§ **What is being asked**: Transcribe the data verbatim and drop its images.

§ **The input**:
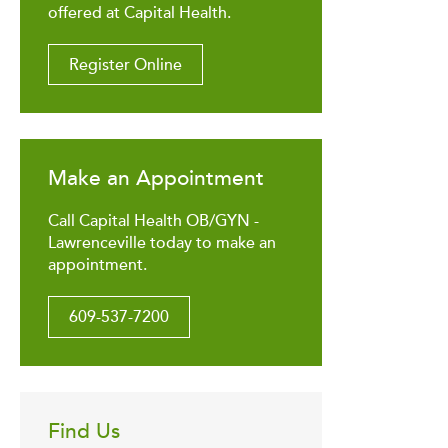
offered at Capital Health.
Register Online
Make an Appointment
Call Capital Health OB/GYN -
Lawrenceville today to make an
appointment.
609-537-7200
Find Us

§ **Answer for this exercise**:
offered at Capital Health.
Register Online
Make an Appointment
Call Capital Health OB/GYN -
Lawrenceville today to make an
appointment.
609-537-7200
Find Us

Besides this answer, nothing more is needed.